In this situation, a simple probe type sometimes called an RF detector can be used to convert the RF signal to DC. Such device will work as a RF rectifier and give a pulsed DC voltage.

The second kind of difficulty arises when RF energy has to be measured in a circuit which is sensitive to small changes in its electrical environment. For example, with some oscillator circuits, the presence of an ordinary wire within a few centimeters of the active components may change the amplitude or frequency of oscillations, or even prevent the circuit from oscillating at all. In that case, the signal has to be acquired by a measurement probe which extracts very little energy from the circuit. This can be achieved by employing very thin conductors, or tiny coils kept at some minimum separation from the active elements of the circuit.

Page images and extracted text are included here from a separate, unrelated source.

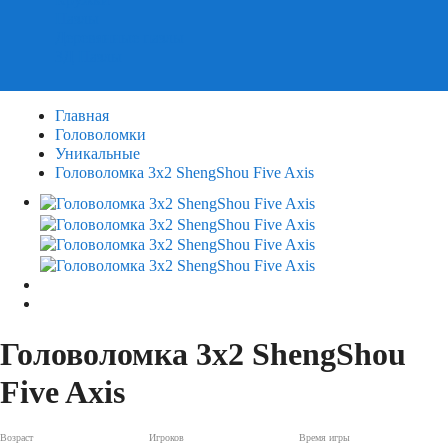
Пазлы
Деревянные пазлы
3Д Пазлы
Главная
Головоломки
Уникальные
Головоломка 3x2 ShengShou Five Axis
Головоломка 3x2 ShengShou
Five Axis
Возраст
Игроков
Время игры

In a situation, where circuit loading rather than high frequency is the real problem, a variety of small-geometry, high impedance probes can be used, sometimes including an amplifier to boost the tiny amount of energy extracted from the circuit to a level that allows it to be measured by available high-frequency test equipment.

Coaxial structures with spring-loaded inner and outer conductors can serve as an RF probe for modern communication electronics. Such probes are for instance being used in mass-production, in-line testing of communication electronics such as mobile phone industry. RF probes are especially relevant for switches and RF traces in printed circuit boards as well as terminations of RF components. In such systems, like many other RF circuits, there is a higher requirement of matching probe impedance with that of the DUT. Efficient matching avoids reflection which in turn leads to efficient power transfer. The second challenge to keep the power transfer efficient, is to keep the insertion loss as low as possible. Optimizing these parameters generally gets more challenging as the frequency increases.